More specifically, the actress and director best known for starring in “Fried Green Tomatoes” and “Some Kind of Wonderful” wants to see how Georgia’s rapid growth in film and television production can be replicated in New York. As the executive director and founder of the nonprofit Stockade Works, Masterson is helping to lead a project that would convert part of a Kingston warehouse into a film and television production studio.
In a speech given Jan. 19 at the Upstate Venture Association of New York annual celebration in Newburgh, Masterson described the relatively small production economy in Georgia when she arrived there to film “Fried Green Tomatoes” in 1991. The film’s staging had to be built and most of the crew came in from other states.
Today, Georgia has utilized tax incentives and an expanding workforce and facilities to become the third-largest television and production industry in the country, behind only New York and California. The industry in the state is worth well over a billion dollars.
“A single production can create an economic ripple effect that can be felt statewide, and Georgia is currently basking in its booming entertainment economy,” Masterson said.
Masterson, who moved from Brooklyn to the Hudson Valley in 2013, is now leading a nonprofit that seeks a similar production boom for her home region. She described Stockade Works as a group of professionals including actors, writers, directors, producers, creative directors, educators, advertising and communications directors, visual effects producers and program managers.
The nonprofit has teamed up with the Kingston housing and development nonprofit group, RUPCO, to plan a 45,000-square-foot center for film, television and tech production, post-production and training in Kingston. The studio would be built in part of a 75,000-square-foot warehouse now called “The Metro at 2 S. Prospect St. RUPCO is in contract to buy the building for $1.9 million.
The rest of the space in the building would be used as small work areas for artists and entrepreneurs.
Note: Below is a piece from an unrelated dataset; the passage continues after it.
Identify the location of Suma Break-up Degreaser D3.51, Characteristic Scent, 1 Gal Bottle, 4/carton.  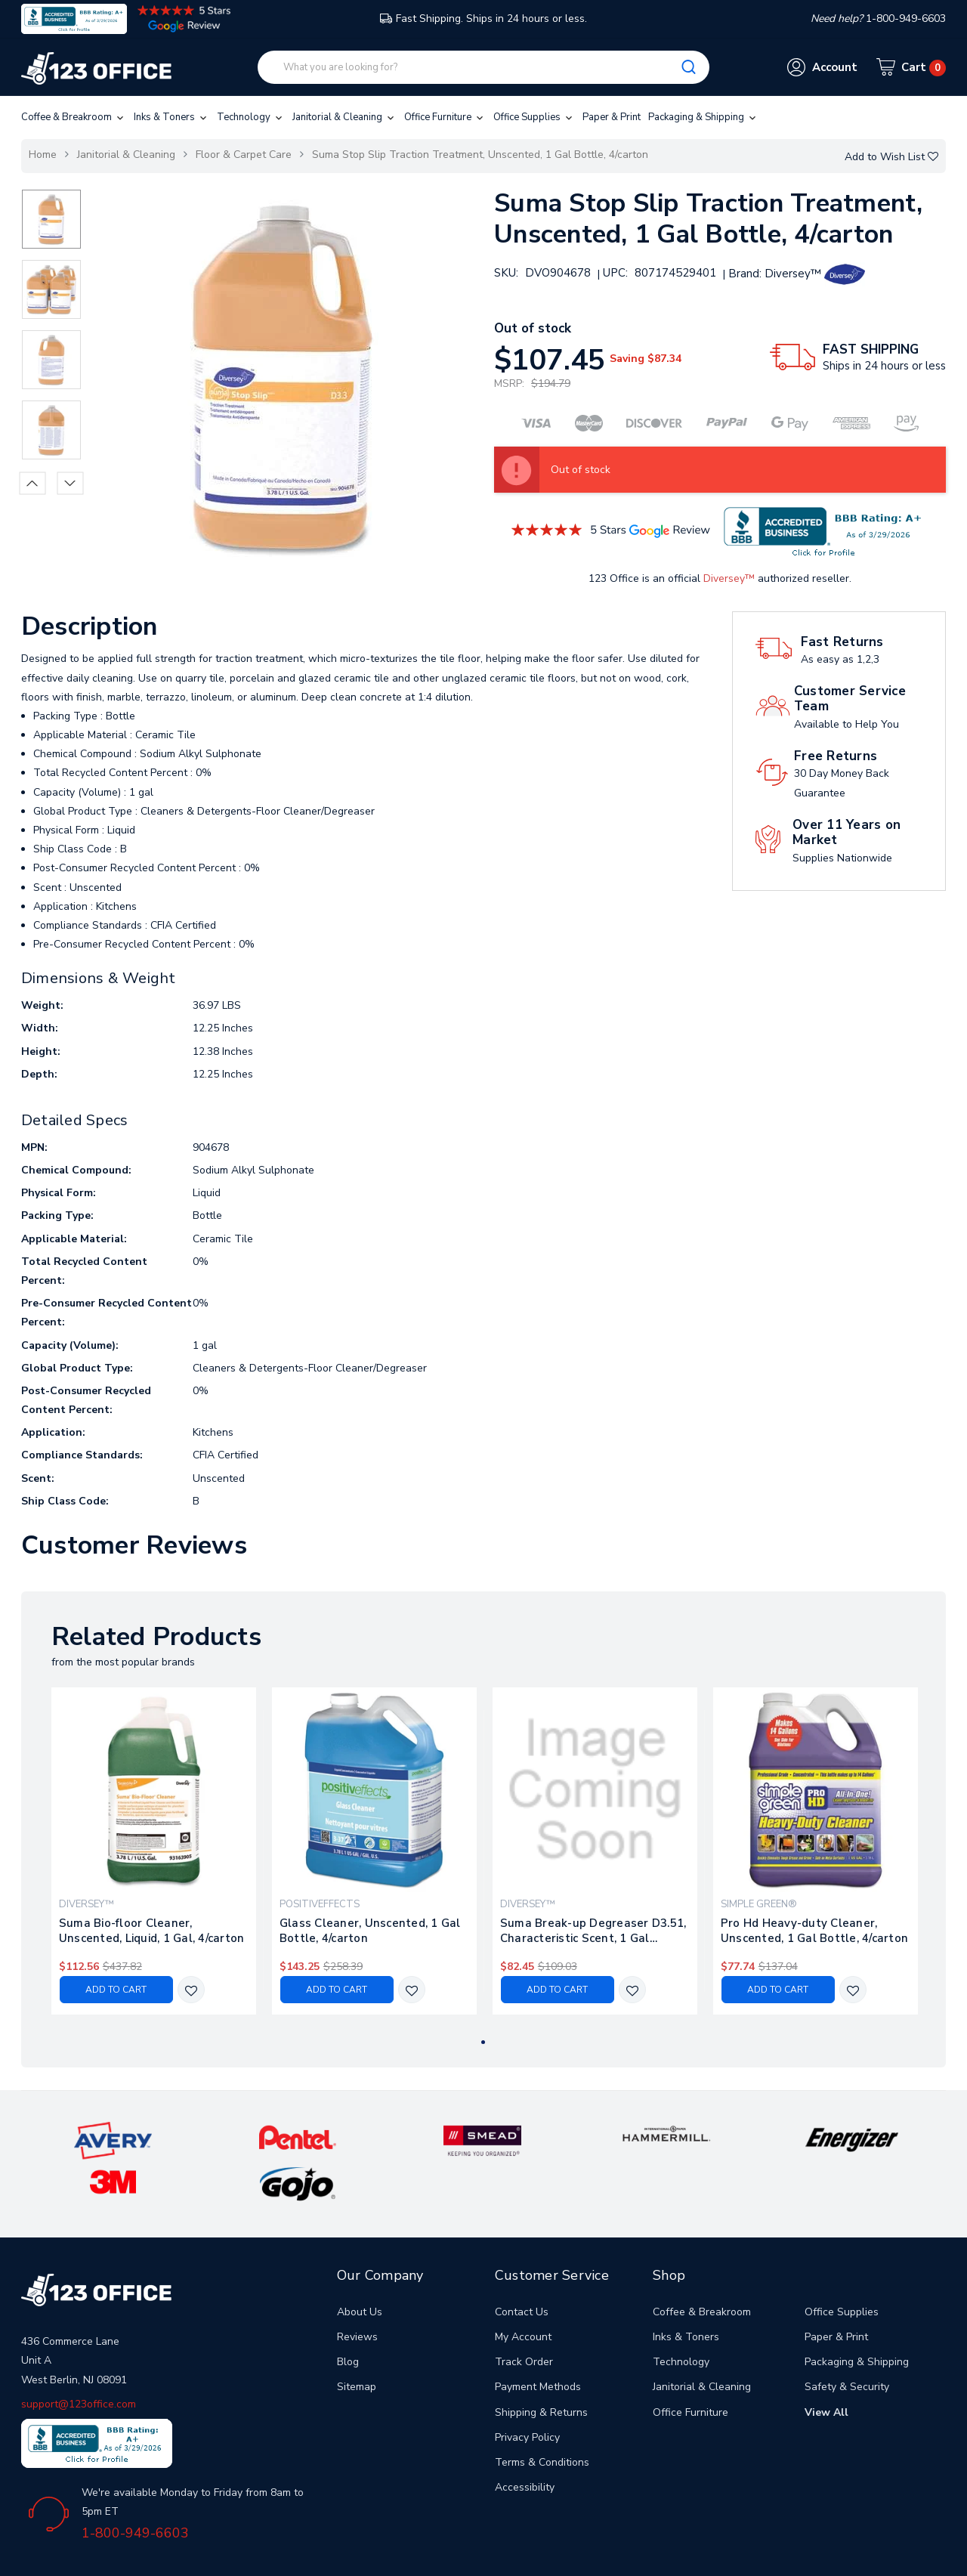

The project is estimated to cost slightly under $12 million, according to Guy Kempe, vice president of community development for RUPCO. That money would come from a mix of state and local grants, tax credits, private funds and debt. The project has also been designated as a priority project by the Mid-Hudson Regional Economic Development Council and was selected as a signature project by the Kingston Downtown Revitalization Initiative.
Kempe was introduced to Masterson through mutual friends and said their missions aligned with RUPCO’s goal of creative place-making in Kingston. He said RUPCO had already been eyeing the building for development.
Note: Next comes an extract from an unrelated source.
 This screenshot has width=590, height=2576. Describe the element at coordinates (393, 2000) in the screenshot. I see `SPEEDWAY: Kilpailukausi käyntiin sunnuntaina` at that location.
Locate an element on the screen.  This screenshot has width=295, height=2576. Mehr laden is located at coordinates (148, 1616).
“They were pretty clear that they wanted to be in the city, in the urban fabric here. They were very clear that they had a vision that aligned with what we were talking about,” Kempe said. “So taking them to visit this essentially vacant factory was sort of a no-brainer.”
The building was built in 1947 by the Pilgrim furniture company, which downsized four years later and left the operation. The space was later used by MetLife Insurance for record storage. MetLife left in 2000. RUPCO has applied to the National Park Service to have the building listed on the national register of historic places. The rectangular brick building, according to RUPCO’s application, represents an “example of the U.S. government’s role in managing the transition of the national economy back to peacetime production” following World War II. Its construction required federal approval and was hampered by nationwide material shortages.
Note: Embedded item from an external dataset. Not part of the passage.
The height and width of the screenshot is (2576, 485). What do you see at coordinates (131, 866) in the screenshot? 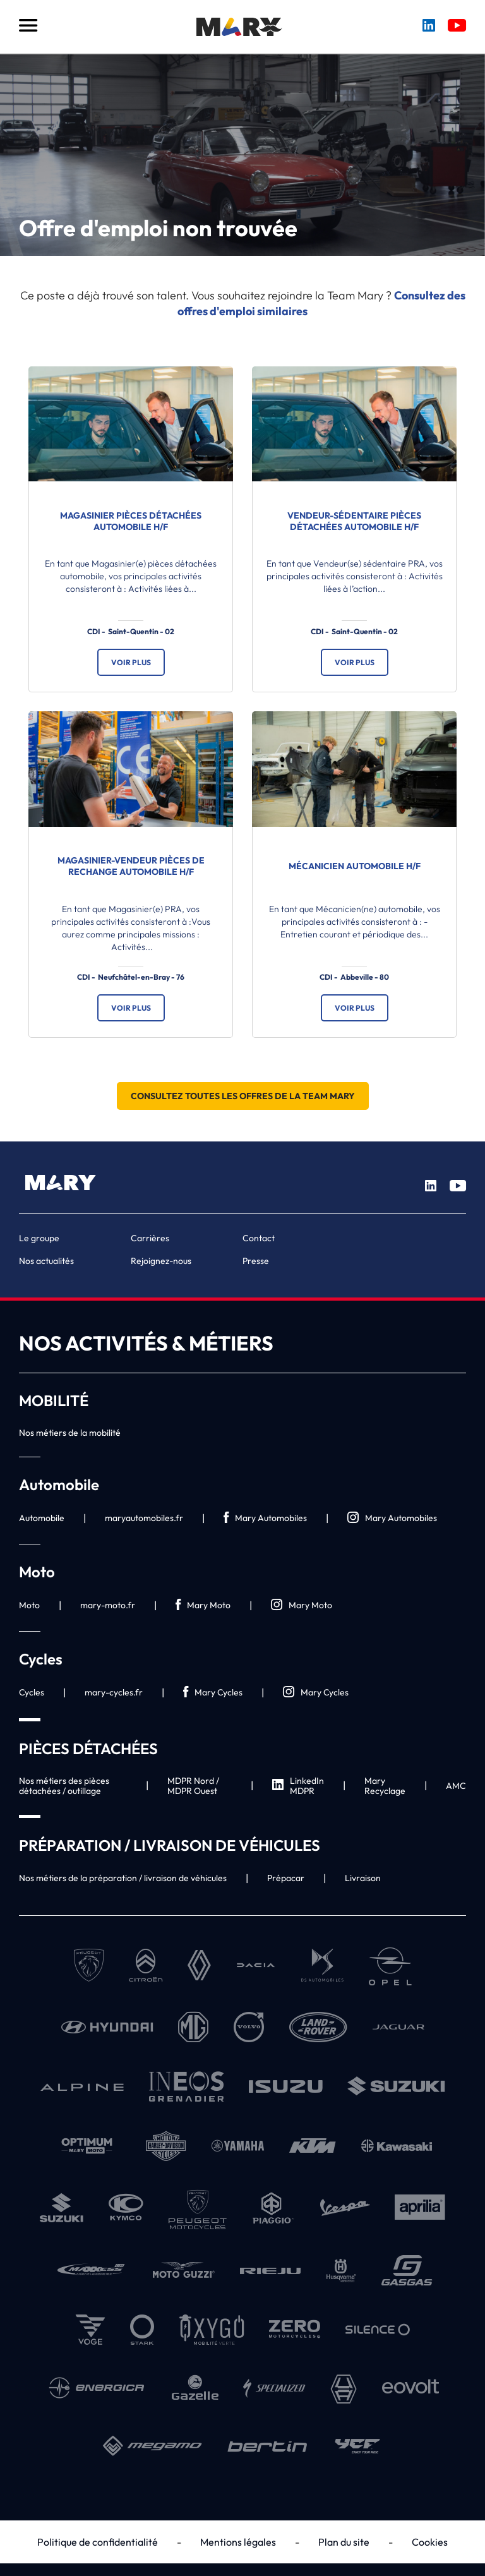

The building is in a part of the city now designated as the Midtown Arts District. In the same district, RUPCO and The Metro’s architect Scott Dutton have already collaborated on the Lace Mill, which converted an abandoned, century-old factory into 55 affordable rental units that give priority to artists.
Stockade Works envisions the film and production center as a type of creative incubator. The center would offer workforce training in media production and facilities for long-term filming. Masterson laid out a vision that included event space, post-production suites, a finishing room and screening room, tenants who make beer, chocolate and coffee, tenants for a production company, a rental hub for grip, electric and camera equipment and sound stages.
“This isn’t just a case of if you build it they will come,” Masterson said. “It is the combination of tax incentives, substantial expansion in scale and upgrading of facilities, education and, perhaps most importantly, access to the highest level of professionals in media today, where we will succeed and even beat Georgia at its own game.”
The project had two big wins in December and January. The first came when Gov. Andrew M. Cuomo signed legislation before the new year that extended a 40 percent tax credit for film productions to 12 additional counties, including Ulster, Dutchess and Orange. Productions in New York City qualify for a 30 percent tax credit, but the 40 percent had previously only been extended to productions in counties farther upstate.
Masterson said she worked with local officials, including Ulster County Executive Mike Hein, to push for Ulster to be included.
“The heads of productions and content companies will look at that 40 percent when they are deciding where to put TV shows,” Masterson said. “But they also need to know that there is a crew base they can rely upon and state-of-the-art facilities in which to shoot and store their sets.”
The second win involves getting those state-of-the-art facilities. In January, RUPCO and Stockade Works received a $1 million grant through the Consolidated Funding Application of the Empire State Development Office.
The project, however, still has a long way to go. Masterson said the group is still looking for funding. Plans have yet to be filed for the building’s conversion. Kempe said construction isn’t likely to begin for another year as RUPCO is also still seeking funding.
But still, Masterson has little trouble painting a picture of what could be. She told the crowd gathered at Mount St. Mary College that the center could help drive a wave of film, production and tech jobs in the region, helping to replace jobs lost from former large employers such as IBM or even Macy’s and make the area a magnet for talent.
“We know this opportunity is way bigger than just Stockade Works,” Masterson said. “Stockade Works is in position to drive the opportunity, but it’s not the whole story.”